Big adventure . . . The Otago contingent ready for active service march through Dunedin on Saturday, August 29, 1914. PHOTO: ODT ARCHIVE

Central-European tribes began to inherit the Western Roman Empire about 500CE, but by the end of the Napoleonic Wars (1815) the geographical core of this Holy Roman Empire had been reduced to a federation of German principalities surrounded by nation-states.

Prussian statesman Otto von Bismarck forged this federation into the Second Reich which shocked the world when it seized Paris in the six-month Franco-Prussian War (1870-71).

Surrounded by the French, British, Russian and Ottoman-Turk Empires, the Central Powers of reunified Germany and neighbour Austria-Hungary became closely allied from 1879, but Bismarck had instituted a German monarchy whose militaristic heir Wilhelm II gave him his marching orders in March 1890.
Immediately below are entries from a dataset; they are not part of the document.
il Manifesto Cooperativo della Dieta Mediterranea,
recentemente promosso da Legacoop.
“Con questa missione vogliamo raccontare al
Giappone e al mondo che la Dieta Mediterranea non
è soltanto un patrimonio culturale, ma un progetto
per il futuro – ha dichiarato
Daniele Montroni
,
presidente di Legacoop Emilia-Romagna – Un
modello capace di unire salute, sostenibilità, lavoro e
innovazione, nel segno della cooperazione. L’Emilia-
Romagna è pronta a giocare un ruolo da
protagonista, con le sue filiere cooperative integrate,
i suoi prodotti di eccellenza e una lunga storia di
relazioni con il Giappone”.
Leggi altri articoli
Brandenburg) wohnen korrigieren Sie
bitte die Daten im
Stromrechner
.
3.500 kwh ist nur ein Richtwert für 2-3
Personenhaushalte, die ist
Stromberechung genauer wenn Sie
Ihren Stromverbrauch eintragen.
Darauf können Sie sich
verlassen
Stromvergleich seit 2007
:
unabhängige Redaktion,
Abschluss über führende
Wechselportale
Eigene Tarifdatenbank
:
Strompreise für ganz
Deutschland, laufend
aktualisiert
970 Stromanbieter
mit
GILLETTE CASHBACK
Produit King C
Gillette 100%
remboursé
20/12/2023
International adventures and European incidents led to 1894’s Dual Entente, where France and Russia both agreed to go to war if either was attacked by the Central Powers, guaranteeing a war against two empires on two fronts.

The 1904 British-French Entente Cordiale expanded to include Russia in 1907’s Triple Entente — dozens of colonies and dominions committed along with the nations themselves.
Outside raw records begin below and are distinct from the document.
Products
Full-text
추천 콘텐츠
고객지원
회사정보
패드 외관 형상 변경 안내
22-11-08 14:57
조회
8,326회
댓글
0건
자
Balkan states on the Asian-European Border were reorganising, and Russia’s support for Serbian independence from Austria-Hungary was a sideshow during this period of manoeuvring Empires. Casting around for allies, by 1914 the ailing Ottoman-Turk Empire had settled on Germany.

On June 28, 1914, 20-year-old Gavrillo Princip exited a Sarajevo lunch-bar to find the motorcade of Archduke Franz Ferdinand parked outside. The Bosnian-Serb nationalist dropped his sandwich, drew his pistol and murdered the heirs to the Austro-Hungarian throne.

Austria-Hungary declared war against Serbia that day yet their inability to mobilise provided for a month-long international crisis. The Russian Empire warned Austria-Hungary not to attack, and began official military mobilisation when Serbia was invaded on July 28.

Offering Austria-Hungary ‘‘blank cheque’’ support, Germany demanded Russian demobilisation, received no response and declared war on Russia on August 1, 1914.

But German land strategy moved first against France, declaring war on August 3 and sending armies through Belgium to surround Paris. Britain declared war on Germany on August 4.

The New Zealand government was informed of the outbreak of war just before 1pm on August 5 and at 3pm Governor Lord Liverpool announced the news from the steps of Parliament to a large and enthusiastic crowd.

On October 29, two recently purchased ships of the Turkish navy, still crewed by German sailors and commanded by their German admiral, carried out the Black Sea Raid, a surprise attack against Russian ports. Russia declared war on the Ottoman-Turkish Empire on November 1, Britain and France followed suit on November 5.